14 May 2026 Pubblicato | Tradotto dallo spagnolo

La tecnologia 3D consente ai reclutatori di verificare le competenze tecniche senza dipendere dal curriculum. Ad esempio, un designer industriale può inviare un modello 3D del suo pezzo forte; il reclutatore lo apre, lo ruota e rileva difetti di progettazione in pochi secondi. Programmi come Autodesk Fusion 360 o Blender sono essenziali per questa revisione visiva.

Descrizione: Reclutatore esamina un modello 3D di un pezzo industriale sullo schermo, ruotandolo con il mouse per verificare i dettagli tecnici.

Scansione e simulazione per filtrare il talento reale 🔍

Strumenti come Artec Eva o Revopoint scansionano prototipi fisici e li convertono in file digitali. Il reclutatore può valutare la precisione delle tolleranze, l'ergonomia e la funzionalità senza che il candidato si sposti. Inoltre, programmi come SolidWorks consentono di simulare stress o movimento, rivelando se il progetto sopravviverà all'uso reale. Questo elimina i colloqui basati su promesse.
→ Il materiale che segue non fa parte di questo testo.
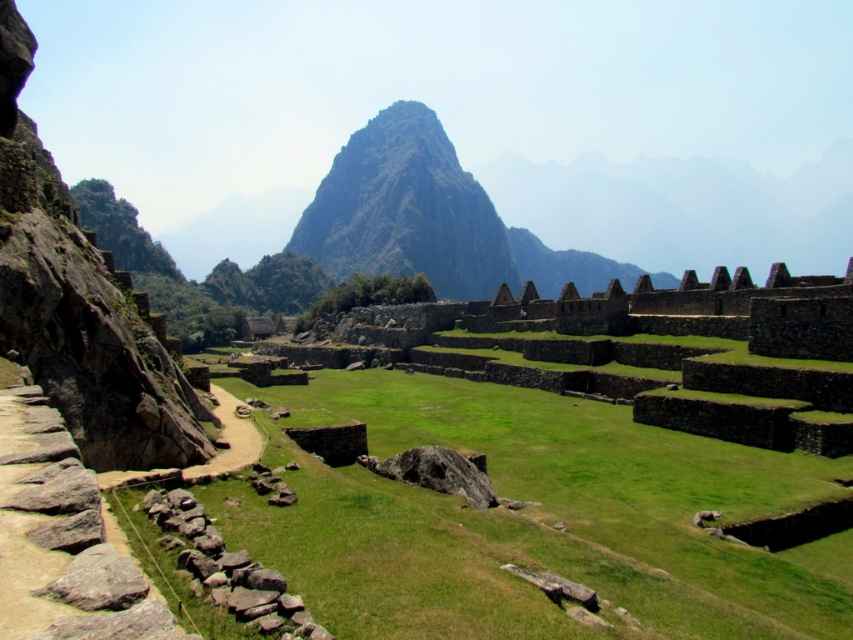 Which is more to the right, green grassy at center or green rocky mountain at center?

From the viewer's perspective, green grassy at center appears more on the right side.

Which of these two, green grassy at center or green rocky mountain at center, stands shorter?

With less height is green grassy at center.

Locate an element on the screen. green grassy at center is located at coordinates (534, 522).

Does green grassy at center have a larger size compared to brown rough stone wall at lower left?

Indeed, green grassy at center has a larger size compared to brown rough stone wall at lower left.

Is green grassy at center thinner than brown rough stone wall at lower left?

No, green grassy at center is not thinner than brown rough stone wall at lower left.

Between point (515, 420) and point (184, 557), which one is positioned behind?

Positioned behind is point (515, 420).

Find the location of a particular element. This screenshot has height=640, width=853. green grassy at center is located at coordinates (534, 522).

Who is positioned more to the left, green rocky mountain at center or brown rough stone wall at lower left?

From the viewer's perspective, green rocky mountain at center appears more on the left side.

Find the location of a particular element. This screenshot has width=853, height=640. green rocky mountain at center is located at coordinates (405, 211).

This screenshot has height=640, width=853. Describe the element at coordinates (405, 211) in the screenshot. I see `green rocky mountain at center` at that location.

Identify the location of green rocky mountain at center. coord(405,211). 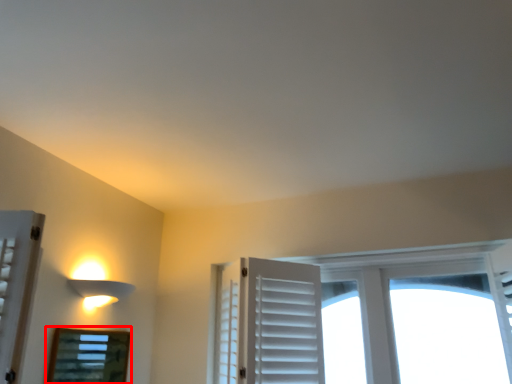 Question: Where is bay window (annotated by the red box) located in relation to lamp in the image?

Choices:
 (A) right
 (B) left

Answer: (B)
Quando il candidato invia un cubo invece di un pezzo 😅

Già mi vedo: apri il file 3D di un presunto esperto CAD e trovi un cubo texturizzato con una faccina sorridente. Qui hai due opzioni: piangere o inviargli il link di un tutorial su YouTube. Almeno, con la stampa 3D potresti trasformare il suo cubo in un fermacarte e usarlo per tenere fermo il suo curriculum nel cestino. La tecnologia non mente, ma i candidati, a volte, sì.